* _Exercise details_
Nothing but the lines from the one with "不必执着买在最低点牛跟" through the end of the listing below should appear in your reply, each copied exactly.

Top of Data for review

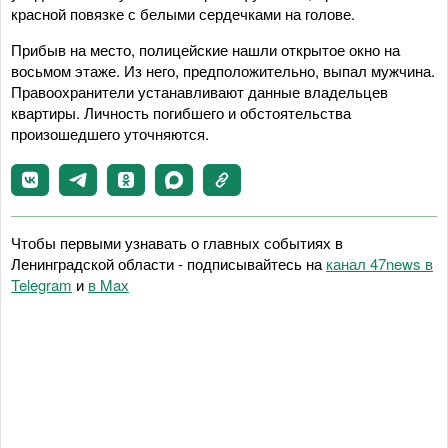
красной повязке с белыми сердечками на голове.
Прибыв на место, полицейские нашли открытое окно на
восьмом этаже. Из него, предположительно, выпал мужчина.
Правоохранители устанавливают данные владельцев
квартиры. Личность погибшего и обстоятельства
произошедшего уточняются.
Чтобы первыми узнавать о главных событиях в
Ленинградской области - подписывайтесь на
канал 47news в
Telegram
и
в Maх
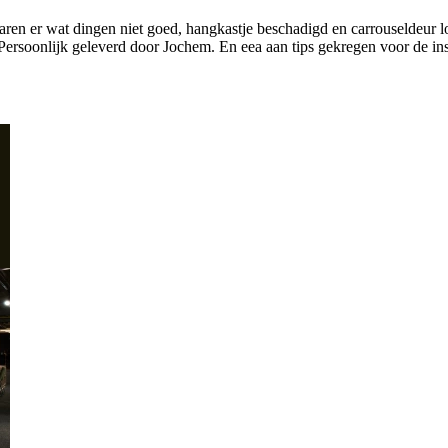
waren er wat dingen niet goed, hangkastje beschadigd en carrouselde
Persoonlijk geleverd door Jochem. En eea aan tips gekregen voor de ins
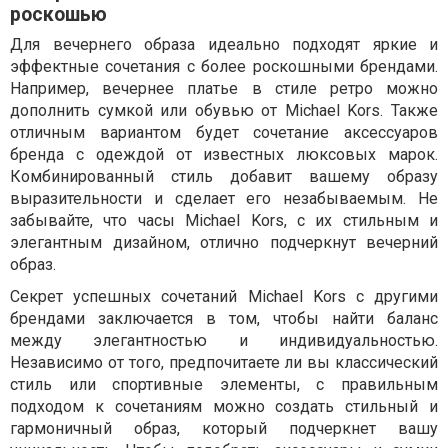
роскошью
Для вечернего образа идеально подходят яркие и
эффектные сочетания с более роскошными брендами.
Например, вечернее платье в стиле ретро можно
дополнить сумкой или обувью от Michael Kors. Также
отличным вариантом будет сочетание аксессуаров
бренда с одеждой от известных люксовых марок.
Комбинированный стиль добавит вашему образу
выразительности и сделает его незабываемым. Не
забывайте, что часы Michael Kors, с их стильным и
элегантным дизайном, отлично подчеркнут вечерний
образ.
Секрет успешных сочетаний Michael Kors с другими
брендами заключается в том, чтобы найти баланс
между элегантностью и индивидуальностью.
Независимо от того, предпочитаете ли вы классический
стиль или спортивные элементы, с правильным
подходом к сочетаниям можно создать стильный и
гармоничный образ, который подчеркнет вашу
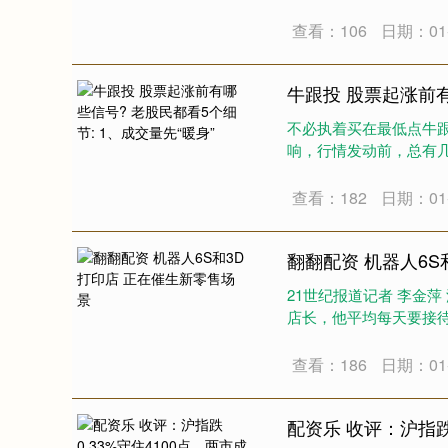
查看：106
日期：01-
牛跟投 股票起涨前有
不必执着买在最低点牛跟
响，行情发动前，总有几个
查看：182
日期：01-
翻翻配资 机器人6S
21世纪报道记者 李金萍
店长，他平均每天要接待3
查看：186
日期：01-
配资乐 收评：沪指跌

Bottom of Data for review

* _Answer_
不必执着买在最低点牛跟
响，行情发动前，总有几个
查看：182
日期：01-
翻翻配资 机器人6S
21世纪报道记者 李金萍
店长，他平均每天要接待3
查看：186
日期：01-
配资乐 收评：沪指跌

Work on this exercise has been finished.